Full and Latest version of the proposal is on gist: NNNN-String-Encoding-Names.md · GitHub
IANA Character Set Names
- Proposal: Not assigned yet
- Author(s): YOCKOW
- Review Manager: TBD
- Status: Pitch
- Implementation: apple/swift-foundation#915
- Review: (Pitch)
Introduction
This proposal lets String.Encoding
be converted to/from the name of IANA Character Set.
For example:
print(String.Encoding.utf8.ianaCharacterSetName!) // Prints "utf-8"
print(String.Encoding(ianaCharacterSetName: "ISO-10646-UCS-4")! == .utf32) // Prints "true"
Motivation
The names for string encodings officially published by IANA registry are commonly used certainly in computer networking and in other areas.
You will often find them, for example, in HTTP headers such as Content-Type: text/plain; charset=UTF-8
("UTF-8" is the one). You will also find them in XML documents such as <?xml version="1.0" encoding="Shift_JIS" ?>
("Shift_JIS" is the one).
As a natural consequence, it is necessary to parse and to generate the names of "charset", for example, when you generate/receive HTTP response.
Current solution
Swift is missing such APIs, therefore we have to use functions defined in CoreFoundation
described as below.
String.Encoding
→ Name
let encoding: String.Encoding = ...
// 1. Convert `String.Encoding` value to the `CFStringEncoding` value.

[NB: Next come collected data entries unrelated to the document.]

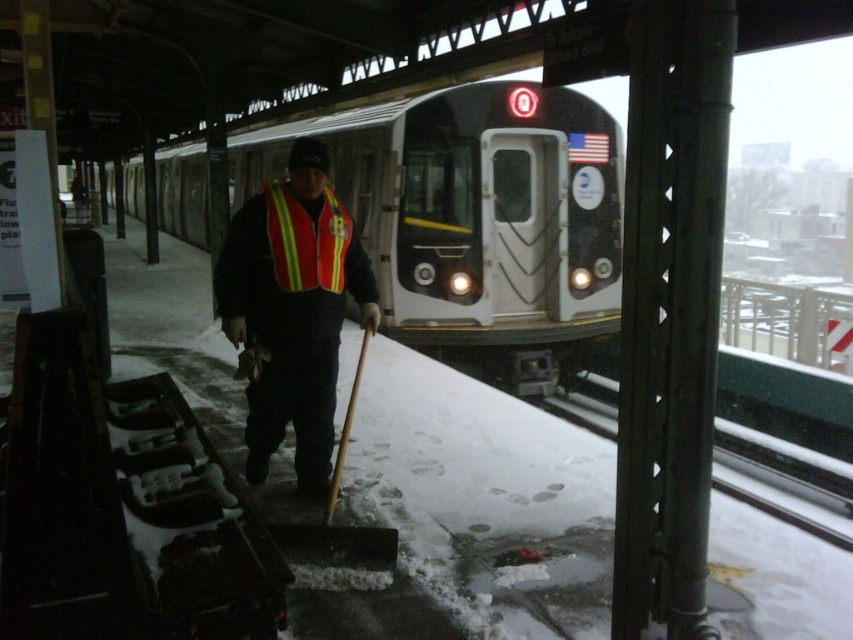 Question: Is reflective orange vest at center closer to the viewer compared to metal at right?

Choices:
 (A) no
 (B) yes

Answer: (B)

Question: Among these objects, which one is nearest to the camera?

Choices:
 (A) reflective orange vest at center
 (B) matte black train at center

Answer: (A)

Question: Which of these objects is positioned closest to the matte black train at center?

Choices:
 (A) reflective orange vest at center
 (B) reflective fabric safety vest at center
 (C) metal at right
 (D) wooden shovel at center

Answer: (A)

Question: Does matte black train at center have a smaller size compared to reflective fabric safety vest at center?

Choices:
 (A) yes
 (B) no

Answer: (B)

Question: Is matte black train at center positioned at the back of wooden shovel at center?

Choices:
 (A) no
 (B) yes

Answer: (B)

Question: Which object appears farthest from the camera in this image?

Choices:
 (A) matte black train at center
 (B) reflective orange vest at center

Answer: (A) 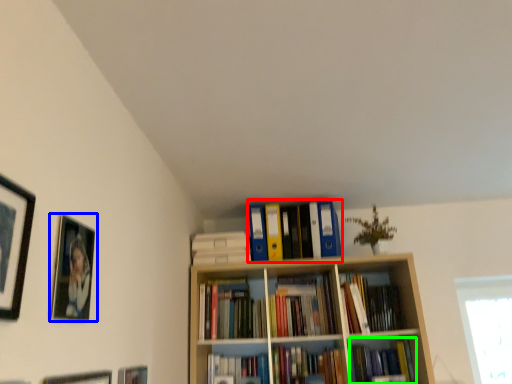 Question: Which is nearer to the book (highlighted by a red box)? picture frame (highlighted by a blue box) or book (highlighted by a green box).

Choices:
 (A) picture frame
 (B) book

Answer: (B)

// NOTE: The raw value of `String.Encoding` is the same with the value of `NSStringEncoding`,
// while it is not equal to the value of `CFStringEncoding`.
let cfStrEncValue: CFStringEncoding = CFStringConvertNSStringEncodingToEncoding(encoding.rawValue)
// 2. Convert it to the name where its type is `CFString?`
let cfStrEncName: CFString? = CFStringConvertEncodingToIANACharSetName(cfStrEncValue)
// 3. Convert `CFString` to Swift's `String`.
// NOTE: Unfortunately they can not be implicitly casted on Linux.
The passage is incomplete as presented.